Environmental advocates want Minnesota regulators to consider the track record of one of PolyMet Mining’s financial backers when it considers permitting the company’s copper-nickel mine near Babbitt, MN.
Minnesota Public Radio explores the matter HERE. The Star Tribune also covered the story HERE.
The environmental advocacy organization Water Legacy says that PolyMet’s financial backer Glencore International AG, a privately held Swiss company founded by pardoned U.S. tax exile Marc Rich, has a troublesome history of environmental, economic, and worker-related problems that should be weighed by regulators in Minnesota.
Water Legacy outlined the problems it sees in the company’s actions in THIS overview.

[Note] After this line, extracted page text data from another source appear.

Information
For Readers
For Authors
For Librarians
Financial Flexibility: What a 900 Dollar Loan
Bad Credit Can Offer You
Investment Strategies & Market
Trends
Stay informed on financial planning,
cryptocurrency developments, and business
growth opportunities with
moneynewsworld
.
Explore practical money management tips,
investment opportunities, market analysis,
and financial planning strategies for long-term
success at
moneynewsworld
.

In 2008, for example, Glencore earned the dubious distinction of being named the “Worst Corporation of the Year” by the Berne Declaration, a group that promotes “more equitable, sustainable and democratic North-South relations.”
Water Legacy is concerned that Glencore, as a PolyMet investor, won’t be supportive of proper environmental practices at the proposed Minnesota operation and could help PolyMet renege on financial assurances against possible environmental damages from the mining operations. The group points to a $400-million clean-up bill at a French copper foundry that Glencore failed to pay.
PolyMet officials counter that Glencore is a minority investor in its company and that PolyMet will hold the permits for the operation and bear the burden for financial assurances.
PolyMet’s proposed mining operation is currently undergoing a second environmental review after the federal Environmental Protection Agency criticized the initial environmental review last year.